My blog is not to help survivors recover, it is to have the 10 million yearly stroke survivors light fires underneath their doctors, stroke hospitals and stroke researchers to get stroke solved. 100% recovery. The stroke medical world is completely failing at that goal, they don't even have it as a goal. Shortly after getting out of the hospital and getting NO information on the process or protocols of stroke rehabilitation and recovery I started searching on the internet and found that no other survivor received useful information. This is an attempt to cover all stroke rehabilitation information that should be readily available to survivors so they can talk with informed knowledge to their medical staff. It lays out what needs to be done to get stroke survivors closer to 100% recovery. It's quite disgusting that this information is not available from every stroke association and doctors group.

Wednesday, October 2, 2013

Telestroke Service Increases Rates Of ‘Clot-Buster’ Treatment For Stroke

So what? It is the wrong metric to measure. tPA has a pathetic 12% efficacy rate.
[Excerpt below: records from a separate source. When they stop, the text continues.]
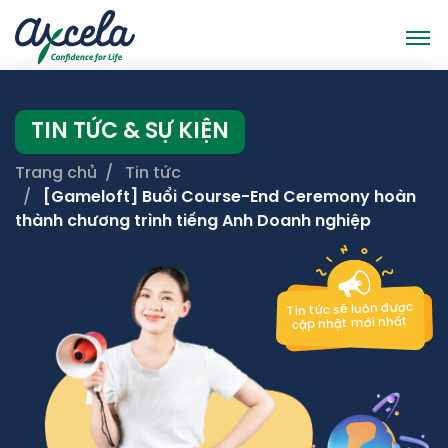
TIN TỨC & SỰ KIỆN
Trang chủ
Tin tức
[Gameloft] Buổi Course-End Ceremony hoàn
thành chương trình tiếng Anh Doanh nghiệp
Tin tức sẽ luôn được
cập nhật mới nhất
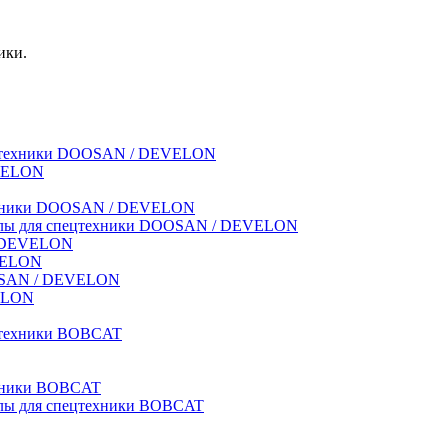
ики.
спецтехники DOOSAN / DEVELON
EVELON
техники DOOSAN / DEVELON
риалы для спецтехники DOOSAN / DEVELON
 / DEVELON
EVELON
OOSAN / DEVELON
VELON
ецтехники BOBCAT
ехники BOBCAT
иалы для спецтехники BOBCAT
Quit congratulating yourselves over the wrong measurement. 100% recovery is the only measure needed.
http://www.redorbit.com/news/health/1112964530/telestroke-service-increases-rates-of-clot-buster-treatment-for-stroke/
Remote Stroke Service Increases tPA Use at Community Hospitals
Dr. Stavropoula Tjoumakaris and colleagues of Thomas Jefferson University Hospital evaluated the effects of a telestroke network including 28 community hospitals in the Philadelphia area. In the network, stroke specialists used “remote presence” technology to consult on the care of stroke patients seen at hospitals that didn’t have a specialized stroke unit. The study evaluated the rate of appropriate treatment with tPA—an effective “clot-busting” drug that can be given only within the first few hours after initial stroke symptoms.
Over 18 months, the service provided nearly 1,650 remote stroke consultations; the average time from request to telemedicine response was just 12 minutes. About 14 percent of patients received tPA—including nearly all of those who could be treated in the appropriate time window. By comparison, national data suggest that only three to five percent of patients with ischemic stroke receive tPA.
About 80 percent of network hospitals increased their use of tPA for acute ischemic stroke. The percentage of patients transferred to a specialized stroke center decreased as well—possibly because patients began to improve at their original hospital. The researchers conclude, “The results support the implementation of telestroke networks for wider access to stroke expertise in underserved regions.”